Trade-offs and alternatives

Pluggable classes vs. a single built-in implementation

Building a single gateway implementation directly into agent-runtime-operator would have been simpler initially. The downside is lock-in: upgrading the gateway would require upgrading the core operator, and organisations that already run a compatible MCP proxy would carry a redundant workload. The class pattern trades a small amount of initial complexity for long-term flexibility and a clear extension point.

Direct tool-server access vs. gateway routing

ToolServer resources expose a status.url that agents can reference directly, and Agent resources can use spec.tools[].upstream.toolServerRef to bypass the gateway entirely. This is appropriate for simple, single-agent scenarios. In any multi-tenant or multi-agent environment, routing through a ToolGateway via ToolRoute is preferred: it enables per-consumer filtering, centralised access control, and consistent observability across all tool calls.

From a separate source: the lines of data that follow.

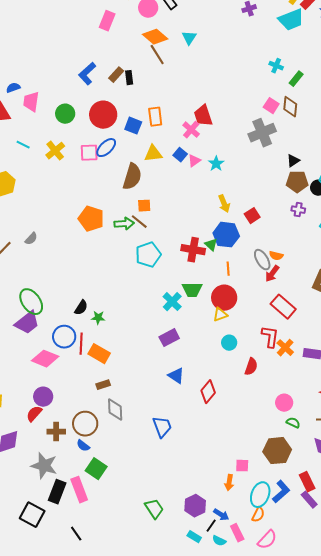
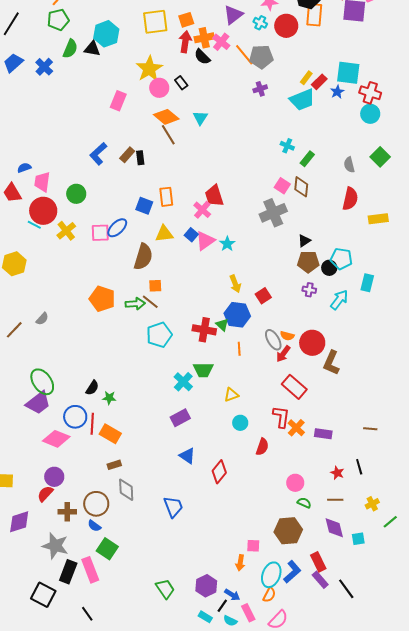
red circle: (103, 115) -> (43, 211), moved
pink triangle: (194, 161) -> (205, 241), size x1.5
red circle: (224, 298) -> (312, 343), moved

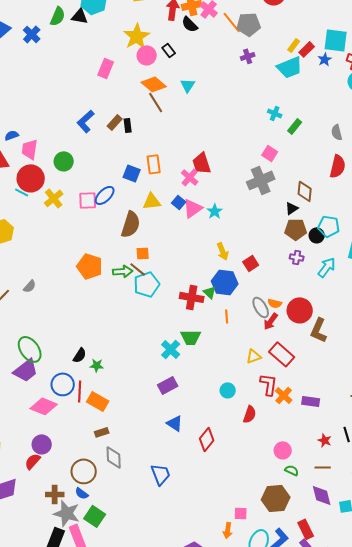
brown diamond: (301, 187) -> (305, 191), moved
cyan pentagon: (159, 335) -> (147, 284), moved
yellow triangle: (231, 395) -> (254, 356), moved
brown cross: (67, 512) -> (55, 494), moved
gray star: (55, 546) -> (67, 513), moved

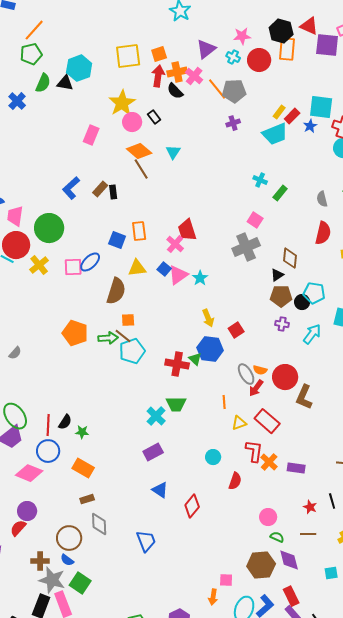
green circle: (64, 161) -> (49, 228), size x1.5
orange line: (227, 316) -> (224, 402), moved
red line: (80, 391) -> (48, 425), moved
purple diamond: (322, 495) -> (289, 560), moved

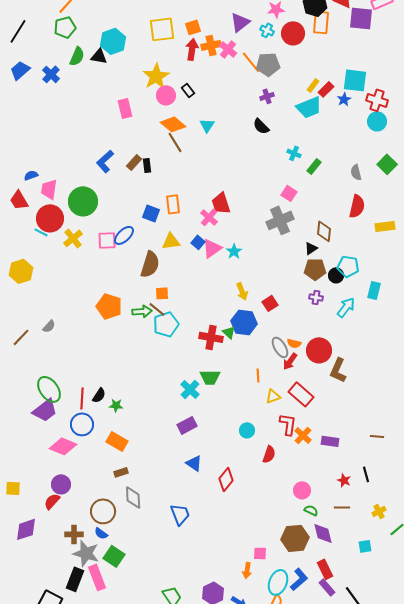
black semicircle: (175, 91) -> (261, 126), moved
pink rectangle: (91, 135) -> (125, 108), turned -36

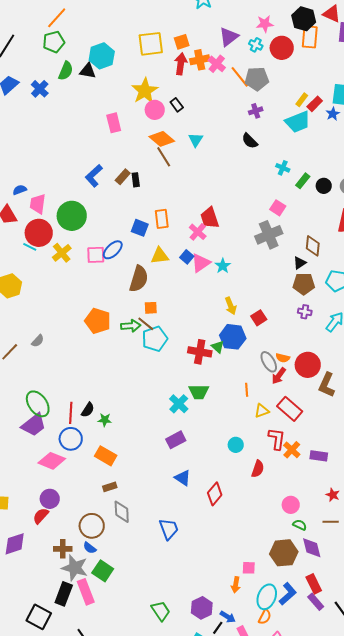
black circle: (336, 275) -> (324, 186), moved

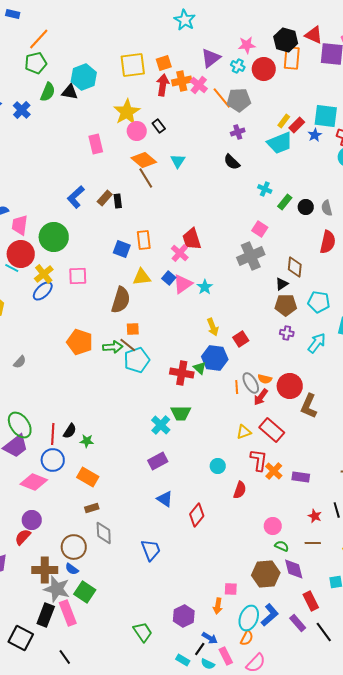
blue ellipse: (113, 250) -> (43, 291), moved
orange line: (247, 390) -> (237, 387), moved
brown cross: (63, 549) -> (45, 570), size x1.4
red rectangle: (314, 584) -> (311, 601), moved
purple hexagon: (202, 608) -> (184, 616), moved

Default gateway resolution vs. explicit reference

If a ToolGateway is deployed in the tool-gateway namespace, tool servers will attach to it automatically without an explicit toolGatewayRef. This convention reduces boilerplate in simple single-gateway clusters. When multiple gateways coexist — for example, separate gateways per team or per security zone — an explicit reference makes the attachment unambiguous and audit-friendly.